After a very strong 2019, the S&P 500 (SPX) has gotten off to a relatively good start in 2020 notching a price return of 3.22% year-to-date. However, even this early in the year, there is already significant dispersion between the best and worst-performing sectors in the market. Generally speaking, wider dispersion provides a greater advantage for relative strength strategies to outperform their benchmarks.
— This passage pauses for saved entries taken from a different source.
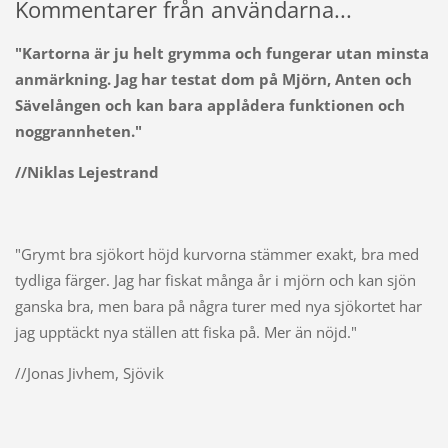
Kommentarer från användarna...
"Kartorna är ju helt grymma och fungerar utan minsta
anmärkning. Jag har testat dom på Mjörn, Anten och
Sävelången och kan bara applådera funktionen och
noggrannheten."
//Niklas Lejestrand
"Grymt bra sjökort höjd kurvorna stämmer exakt, bra med
tydliga färger. Jag har fiskat många år i mjörn och kan sjön
ganska bra, men bara på några turer med nya sjökortet har
jag upptäckt nya ställen att fiska på. Mer än nöjd."
//Jonas Jivhem, Sjövik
Dispersion refers to the performance difference between the best and worst-performing sectors or asset classes and quantifies the opportunity available to tactical strategies. Relative strength-based strategies tend to offer excess return over their benchmarks more readily when the dispersion between the best and worst performers is very wide. The reason for this is fairly straight-forward: the more divergence that exists between the best and worst performer, the more potential value that can be added by owning good performing assets and avoiding the bad performers. When there is more dispersion, there is more potential for a tactical decision to produce a meaningful result. On the other hand, relative strength-based strategies will tend to suffer or at least become muted when the dispersion is narrow. Taken to an extreme, if all investment possibilities were up the same amount each month and each year, tactical management would have no opportunity to add value via rotation.
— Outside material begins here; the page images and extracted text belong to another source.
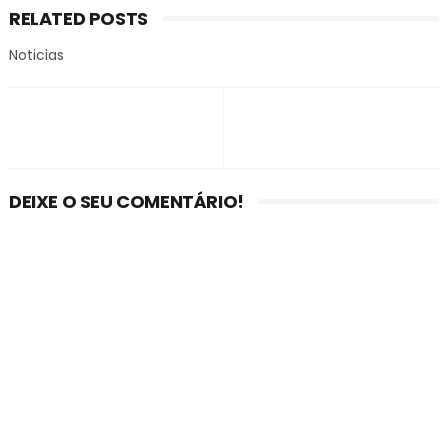
RELATED POSTS
Noticias
DEIXE O SEU COMENTÁRIO!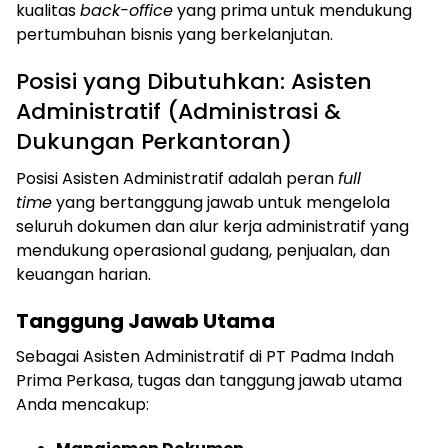
kualitas
back-office
yang prima untuk mendukung
pertumbuhan bisnis yang berkelanjutan.
Posisi yang Dibutuhkan: Asisten
Administratif (Administrasi &
Dukungan Perkantoran)
Posisi Asisten Administratif adalah peran
full
time
yang bertanggung jawab untuk mengelola
seluruh dokumen dan alur kerja administratif yang
mendukung operasional gudang, penjualan, dan
keuangan harian.
Tanggung Jawab Utama
Sebagai Asisten Administratif di PT Padma Indah
Prima Perkasa, tugas dan tanggung jawab utama
Anda mencakup:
The graph below looks at the year-to-date performance across the market of 40 sectors. As you can see, at just over five weeks into the year, the spread between the best performing sector (software) and the worst-performing sector (oil) currently sits just above 17%, which puts the market on track to potentially reach or exceed the yearly average sector dispersion dating back to 2000, which is about 87%, as well as the median of 76.37%. Although 2019 was a strong year for equities almost across the board, there was still significant dispersion as the worst-performing sector (oil) returned -5.7% and lagged the best performing sector (semiconductors) by about 68%. Even though 2019’s dispersion was below the long-term dispersion average it still provided enough opportunity for some sector rotation strategies to add value.
The study below tracks the outcome on a total return basis of four hypothetical investors over the last 26 years. From 1993 – 2019, the first investor, called “Mr. Buy and Hold” simply buys the S&P 500 Index and rides it up and down, making no movements at all in the portfolio. “Mr. Perfect Market Timer”, the second investor, is assumed to be clairvoyant and is only invested during months in which the S&P 500 Index is up. In 2008, for example, this investor would have only been invested in April, May, August, and December, as those were the only positive months that year. In our view, this is about as “perfect” as any “market timer” could ever hope to be, and thus we feel this quantifies well as the best-case scenario for market timing.
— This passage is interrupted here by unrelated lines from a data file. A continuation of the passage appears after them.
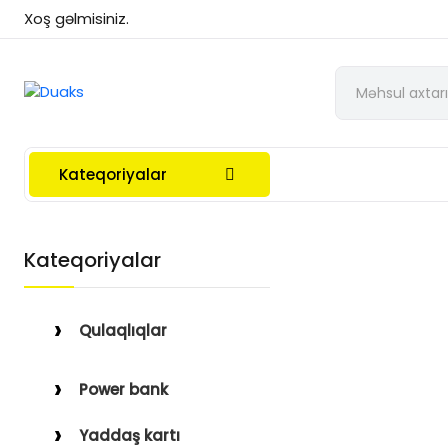
Xoş gəlmisiniz.
Kateqoriyalar
Kateqoriyalar
Qulaqlıqlar
Simli Qulaqlıqlar
Power bank
Simsiz Qulaqlıqlar
Yaddaş kartı
Qulaqüstü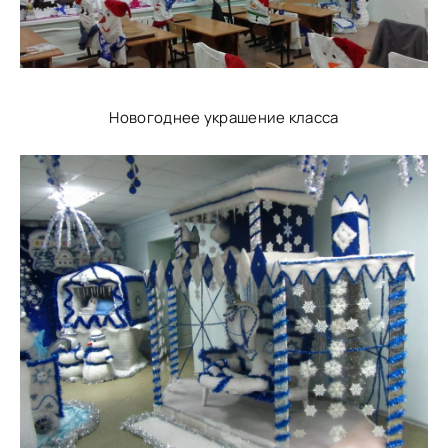
Новогоднее украшение класса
Our last two investors are both sector investors, one of whom, “Ms. Perfect Sector”, has the ability to know each and every year what the best performing sector will be for that year, and invests 100% of her portfolio in just that one sector. The fourth investor, “Mr. Worst Sector”, is an unfortunate fellow, who perhaps just follows a favorite magazine cover and is on the wrong side of things each and every year. He manages to invest only in the single worst-performing sector.
As you might imagine, each of the investors has seen dramatically different results over the years from their initial investments of $10,000 back in 1993. At the end of 2019, Mr. Buy and Hold had a portfolio value of about $127,000 while Mr. Perfect Market Timer had a portfolio value of over $7 million. Ms. Perfect Sector saw her portfolio swell to $15.27 million, all while poor Mr. Worst Sector’s portfolio was worth only $723! Yes, you read that right – $723 from the starting point of $10,000.
So, it’s easy, right? All you have to do is invest in the best performing sector each year and simply walk away. Unfortunately, it is not that easy, nor are we advocating that you try to pick the absolute best performing sector and put all your eggs in one basket; rather, this is simply a powerful illustration of just how important incorporating a sector rotation plan can be into your overall portfolio strategy. It can also be an eye-opener for clients in that the magnitude of buying the best sectors is even greater than that of being able to perfectly time the overall market.
We use numerous tools and indicators, and even systemically managed ETFs, to but the right sectors. We can easily rank all 40 sectors, along with the S&P 500 Equal-Weighted Index (SPXEWI). We measure each sectors relative strength within a matrix. Those sectors at the top of the matrix possess superior relative strength compared to the others on the list. Typically, an investor would want to focus their attention on those sectors toward the top of the matrix, while underweighting those found at the bottom.
When we look at the Relative Strength Matrix today (pictured below), we find that semiconductors, waste management, and computers occupy the top three spots, with gas utilities, oil, and oil service at the bottom of the matrix. Recall that earlier, we mentioned that the worst-performing DWA group so far in 2019 is oil. It is currently ranked second-to-last in the matrix, only above the old oil services sector. The lowest-ranked group in the matrix and second worst-performing group year-to-date. The message the group matrix is sending us is pretty clear – at this point, we should be favoring exposure to technology (semis, computers, and software are all near the top) while avoiding most of the energy sector (gas utilities, oil, and oil services sit at the very bottom of the matrix).